If they are truly continuous, with variable curvature, then you might try treating them more like filaments - picking segments all along the “C”. This could help in the event that variable curvature & conformational flexibility are precluding high resolution reconstruction.
Re denoising, I was suggesting this to better visualise your particles - not necessarily as a precursor to Topaz picking, though you could certainly use it this way. As a brief tutorial for Topaz, I would suggest sorting your mics by the number of particles remaining after classification (in the previous round of picking), then selecting maybe the top 100-500 to use for training Topaz - enough to get ~2000 good particles (the important thing is the quality of the initial picks used for training, so it is worth taking time to inspect and curate these manually). Then run Topaz train, and extract from a different set of mics (not the ones used for training) to test the quality of your Topaz model and optimize extraction parameters. Does that make sense? Where were you running into trouble with the tutorial?

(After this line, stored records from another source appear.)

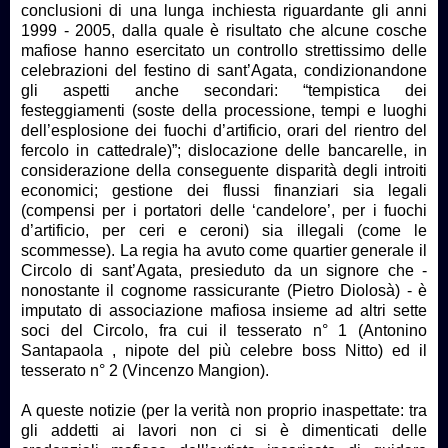
conclusioni di una lunga inchiesta riguardante gli anni
1999 - 2005, dalla quale è risultato che alcune cosche
mafiose hanno esercitato un controllo strettissimo delle
celebrazioni del festino di sant’Agata, condizionandone
gli aspetti anche secondari: “tempistica dei
festeggiamenti (soste della processione, tempi e luoghi
dell’esplosione dei fuochi d’artificio, orari del rientro del
fercolo in cattedrale)”; dislocazione delle bancarelle, in
considerazione della conseguente disparità degli introiti
economici; gestione dei flussi finanziari sia legali
(compensi per i portatori delle ‘candelore’, per i fuochi
d’artificio, per ceri e ceroni) sia illegali (come le
scommesse). La regia ha avuto come quartier generale il
Circolo di sant’Agata, presieduto da un signore che -
nonostante il cognome rassicurante (Pietro Diolosà) - è
imputato di associazione mafiosa insieme ad altri sette
soci del Circolo, fra cui il tesserato n° 1 (Antonino
Santapaola , nipote del più celebre boss Nitto) ed il
tesserato n° 2 (Vincenzo Mangion).
A queste notizie (per la verità non proprio inaspettate: tra
gli addetti ai lavori non ci si è dimenticati delle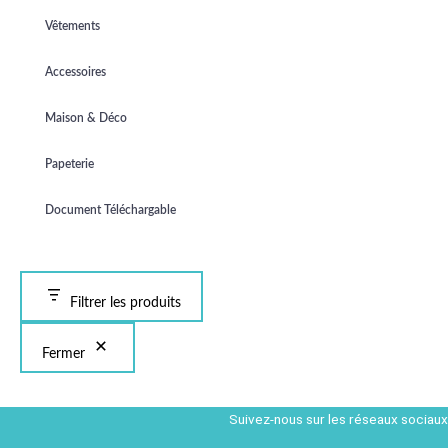
Vêtements
Accessoires
Maison & Déco
Papeterie
Document Téléchargable
Filtrer les produits
Fermer
Suivez-nous sur les réseaux sociaux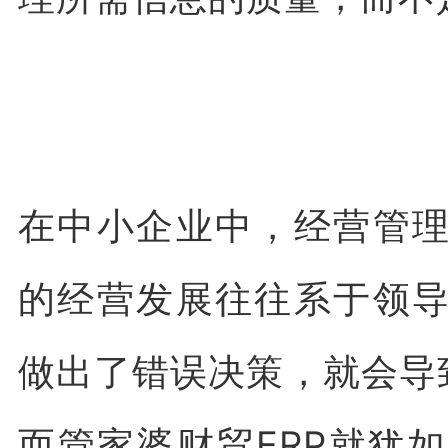
在中小企业中，经营管
的经营发展往往系于领
做出了错误决策，就会导
而管家婆财贸ERP就犹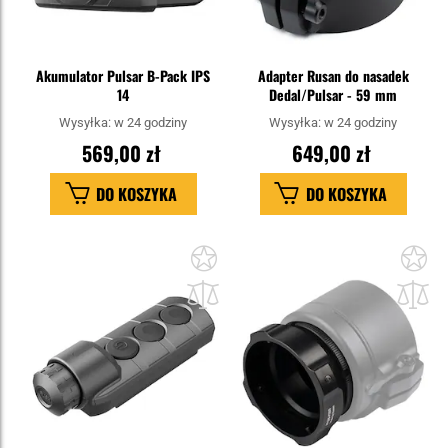
Akumulator Pulsar B-Pack IPS
Adapter Rusan do nasadek
14
Dedal/Pulsar - 59 mm
Wysyłka:
w 24 godziny
Wysyłka:
w 24 godziny
569,00 zł
649,00 zł
DO KOSZYKA
DO KOSZYKA
Dodaj
Do
do
do
schowka
sc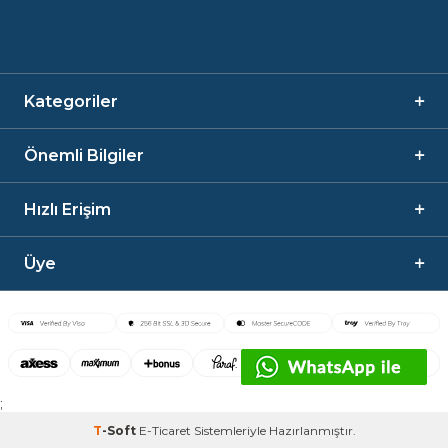
Kategoriler
Önemli Bilgiler
Hızlı Erişim
Üye
;
T
-Soft
E-Ticaret
Sistemleriyle Hazırlanmıştır.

I had 2 problems with that, and a question.
P1: If I look into small segments, they are really small. This protein as a monomer is less than 20 kDa (and of course, this is why I took 200 A box to pick initially as that would ideally cover 8 to 12 subunits). This is a representative micrograph, (You can clearly see “C” from one angle, ladder from another. Sometimes you feel they are ring, but that’s actually 2 "C"s sitting together).
P2: I have tried filament tracer, but due to that curvature, 2D classes were yuk.
Now, my question is, can any job in CS actually do this? Outside CS, e2boxer I know would be an option which is arduous. I don’t know if I can make anything that would autopick along my oligos. I have more than 4000 movies, so manual picking is near impossible.
Besides, with what I have now, should I just try a helical refinement instead of homogeneous/NU?
Thanks for the suggestion on Topaz.
Should that be enough for training?
Well I tried to train Topaz with 20 good micrographs, then used Topaz extract job using that topaz_model. Then extracted and ran 2D. It could extract only ~200k ptcls and 2D classes were really bad.
I was then trying to denoise using the process described here, but kinda got lost
This is I reckon I have been failing to do. I am trying to develop in this regard.